[[ DATA IN THIS EXERCISE open ]]
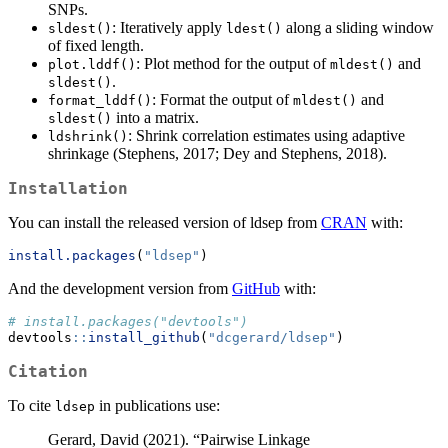
SNPs.
: Iteratively apply
along a sliding window
sldest()
ldest()
of fixed length.
: Plot method for the output of
and
plot.lddf()
mldest()
.
sldest()
: Format the output of
and
format_lddf()
mldest()
into a matrix.
sldest()
: Shrink correlation estimates using adaptive
ldshrink()
shrinkage (Stephens, 2017; Dey and Stephens, 2018).
Installation
You can install the released version of ldsep from
CRAN
with:
install.packages
(
"ldsep"
)
And the development version from
GitHub
with:
# install.packages("devtools")
devtools
::
install_github
(
"dcgerard/ldsep"
)
Citation
To cite
in publications use:
ldsep
Gerard, David (2021). “Pairwise Linkage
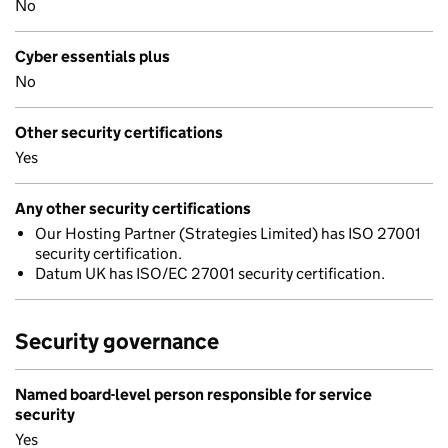
No
Cyber essentials plus
No
Other security certifications
Yes
Any other security certifications
Our Hosting Partner (Strategies Limited) has ISO 27001
security certification.
Datum UK has ISO/EC 27001 security certification.
Security governance
Named board-level person responsible for service
security
Yes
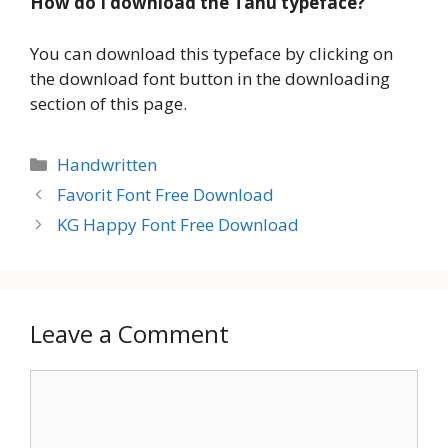
How do I download the Tahu typeface?
You can download this typeface by clicking on
the download font button in the downloading
section of this page.
Categories
Handwritten
Favorit Font Free Download
KG Happy Font Free Download
Leave a Comment
Comment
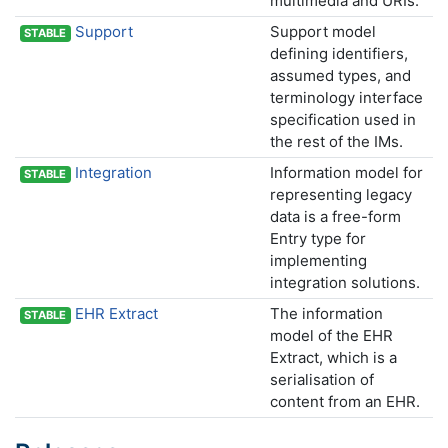
multimedia and URIs.
Support
Support model
STABLE
defining identifiers,
assumed types, and
terminology interface
specification used in
the rest of the IMs.
Integration
Information model for
STABLE
representing legacy
data is a free-form
Entry type for
implementing
integration solutions.
EHR Extract
The information
STABLE
model of the EHR
Extract, which is a
serialisation of
content from an EHR.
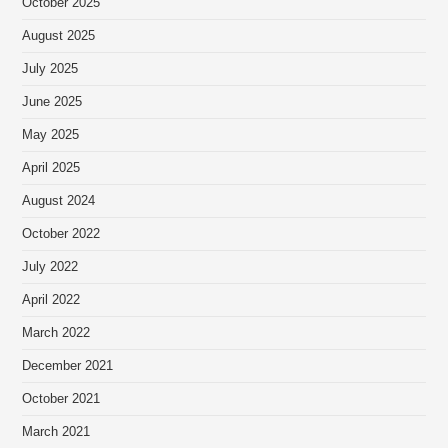
October 2025
August 2025
July 2025
June 2025
May 2025
April 2025
August 2024
October 2022
July 2022
April 2022
March 2022
December 2021
October 2021
March 2021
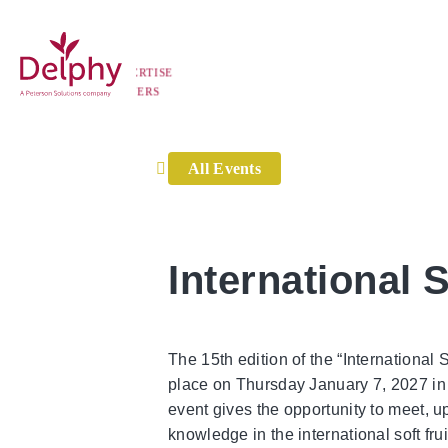
Home
»
Events
»
International Soft Fruit Conference 2
TISE
Delphy
RS
All Events
International 
The 15th edition of the “International 
place on Thursday January 7, 2027 in
event gives the opportunity to meet,
knowledge in the international soft frui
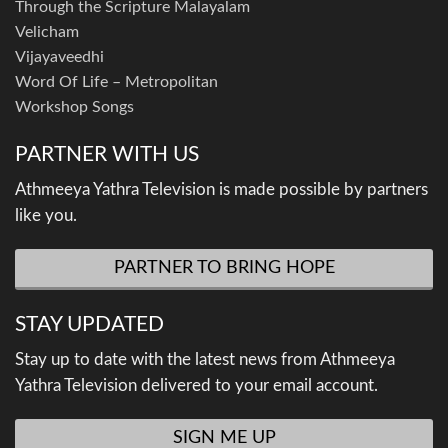
Through the Scripture Malayalam
Velicham
Vijayaveedhi
Word Of Life – Metropolitan
Workshop Songs
PARTNER WITH US
Athmeeya Yathra Television is made possible by partners
like you.
PARTNER TO BRING HOPE
STAY UPDATED
Stay up to date with the latest news from Athmeeya
Yathra Television delivered to your email account.
SIGN ME UP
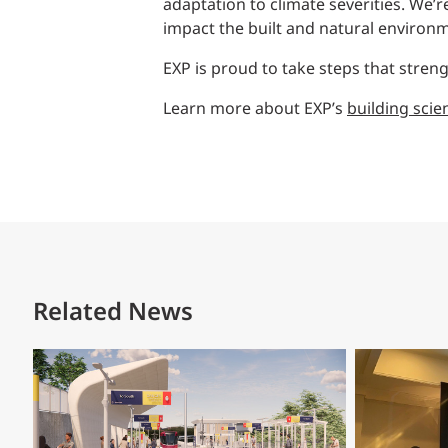
adaptation to climate severities. We’r
impact the built and natural environ
EXP is proud to take steps that stre
Learn more about EXP’s
building scie
Related News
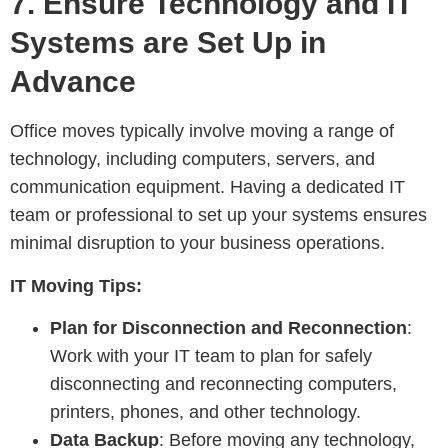
7.
Ensure Technology and IT
Systems are Set Up in
Advance
Office moves typically involve moving a range of
technology, including computers, servers, and
communication equipment. Having a dedicated IT
team or professional to set up your systems ensures
minimal disruption to your business operations.
IT Moving Tips:
Plan for Disconnection and Reconnection
:
Work with your IT team to plan for safely
disconnecting and reconnecting computers,
printers, phones, and other technology.
Data Backup
: Before moving any technology,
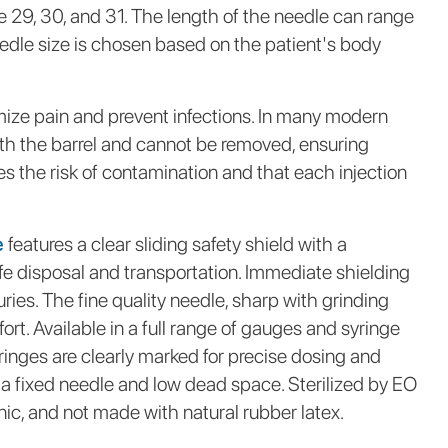
 29, 30, and 31. The length of the needle can range
dle size is chosen based on the patient's body
mize pain and prevent infections. In many modern
with the barrel and cannot be removed, ensuring
ces the risk of contamination and that each injection
e
features a clear sliding safety shield with a
e disposal and transportation. Immediate shielding
uries. The fine quality needle, sharp with grinding
ort. Available in a full range of gauges and syringe
yringes are clearly marked for precise dosing and
 a fixed needle and low dead space. Sterilized by EO
c, and not made with natural rubber latex.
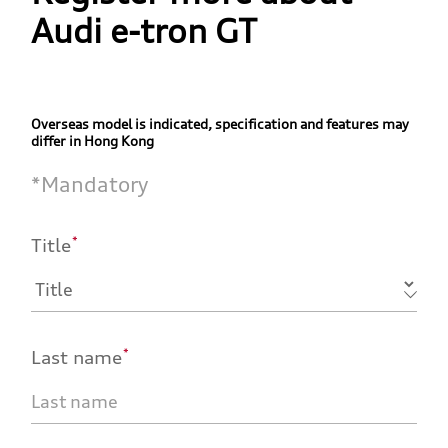
Audi e-tron GT
Overseas model is indicated, specification and features may
differ in Hong Kong
*
Mandatory
*
Title
*
Last name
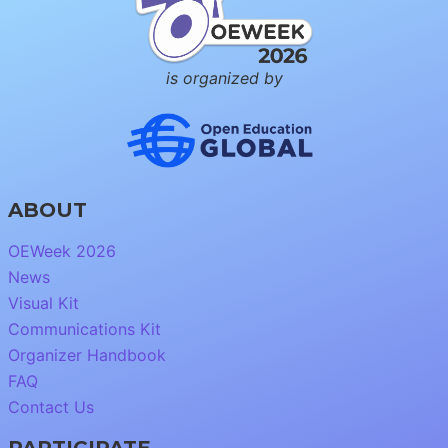
is organized by
ABOUT
OEWeek 2026
News
Visual Kit
Communications Kit
Organizer Handbook
FAQ
Contact Us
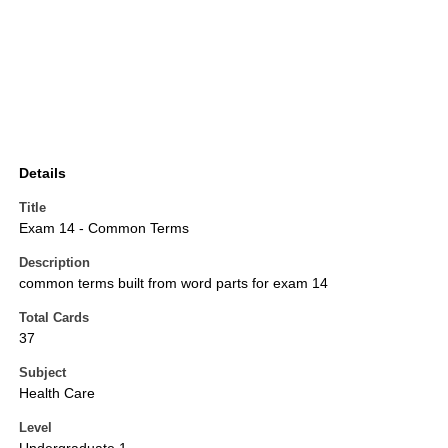
Details
Title
Exam 14 - Common Terms
Description
common terms built from word parts for exam 14
Total Cards
37
Subject
Health Care
Level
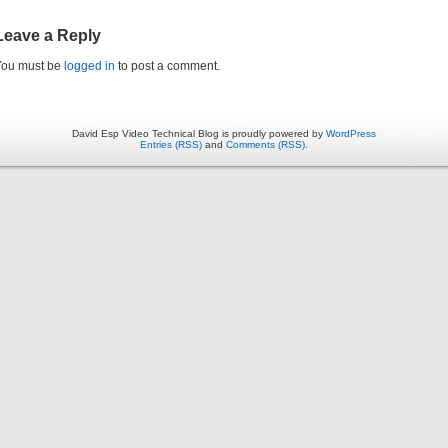
Leave a Reply
You must be
logged in
to post a comment.
David Esp Video Technical Blog is proudly powered by
WordPress
Entries (RSS)
and
Comments (RSS)
.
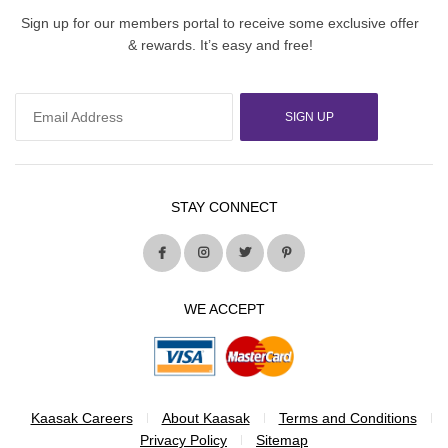
Sign up for our members portal to receive some exclusive offer
& rewards. It’s easy and free!
SIGN UP
STAY CONNECT
WE ACCEPT
Kaasak Careers
About Kaasak
Terms and Conditions
Privacy Policy
Sitemap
[[ DATA IN THIS EXERCISE closed ]]
# TASK STATEMENT
Copy the lines of the entries above that mention "version".

# SOLUTION TO THE PROBLEM
You can install the released version of ldsep from
And the development version from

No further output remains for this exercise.